Social service providers identified that many of their clients with HCV have unstable income and living conditions, for various reasons, and those issues absorb their time and energy:
I don’t even know that some of the people that we work with who are homeless, who are street involved, whose lives are pretty chaotic, that they’re even at a point where they feel that they have a choice, you know, because there are so many things that need to kind of get into place before the choice of treatment even enters their thinking about hep C.
Patients spoke of needing to give time and priority to managing other coexisting conditions. One said “I got so much things wrong with me I, just like, oh, like it’s my arthritis or whatever, like, I completely forgot I had hep C.” They also described not having the time to deal with HCV because the lack of an integrated approach required them to travel to a different provider for each condition, making their health management more complex.
Many examples dealt with taking time out to realign life plans that patients described as necessary before accessing HCV treatment. It was a common belief that it was necessary to be recovered from addictions in order to access therapy, but there were other associated goals.

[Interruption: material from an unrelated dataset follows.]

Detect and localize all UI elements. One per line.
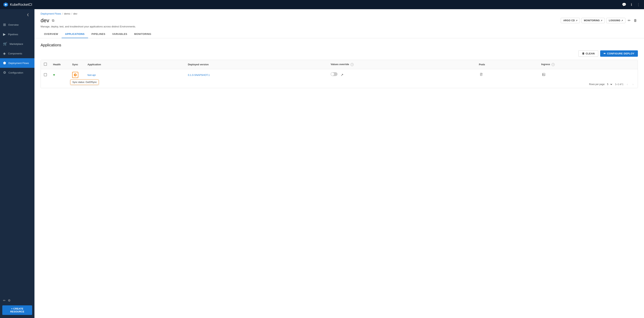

For example, a young woman who used illicit drugs said that she was motivated to “get clean,” so she could access HCV treatment and be cured of the disease. She said her ultimate goal was to be healthy enough to “get her children back.” Other patient goals identified were to be healthy enough to start a family, protect family members or future sexual partners from the risk of transmission, be free from stigma, and prevent worse outcomes.
For those with advanced liver disease, competing priorities were managing symptoms like fatigue and memory loss. Nonattendance resulted from not having enough energy to travel or simply forgetting about appointments.
3.4. Knowledge Gaps
Gaps in patient and provider knowledge represent a prevalent theme in participant interviews. Knowledge gaps arose from a lack of knowledge, lack of understanding of information, misinterpretation of information, misinformation, and difficulty appraising information.
Patients said that they obtained information through family, social and peer-networks, the internet, pamphlets, support groups, service providers, and community agencies such as drop-in centres. Information obtained focused on how HCV is acquired, prevention of transmission, and treatment with antiviral therapy. Patients described a lack of information that would help them sort out which of their symptoms were related to HCV, how often they should be monitored by a health care provider, what monitoring should involve, and how to most effectively self-manage their disease. This was especially relevant for those who did not or could not access antiviral therapy or for those who had not cleared their infection through therapy. Providers said that they were not aware of any standard recommendations for the type and frequency of monitoring for advancing liver disease in primary care, unlike specialty care where patient monitoring is individualized and based on specialist recommendations.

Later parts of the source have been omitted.